[Stored data entries]
━━━

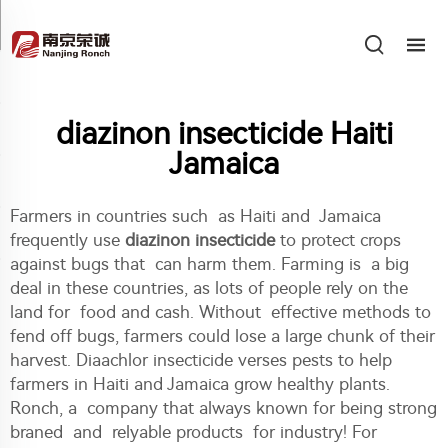
diazinon insecticide Haiti
Jamaica
Farmers in countries such as Haiti and Jamaica
frequently use
diazinon insecticide
to protect crops
against bugs that can harm them. Farming is a big
deal in these countries, as lots of people rely on the
land for food and cash. Without effective methods to
fend off bugs, farmers could lose a large chunk of their
harvest. Diaachlor insecticide verses pests to help
farmers in Haiti and Jamaica grow healthy plants.
Ronch, a company that always known for being strong
braned and relyable products for industry! For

━━━

Work item:
Every line above with the word "Haiti" is to be copied out.

Expected output:
diazinon insecticide Haiti
Farmers in countries such as Haiti and Jamaica
farmers in Haiti and Jamaica grow healthy plants.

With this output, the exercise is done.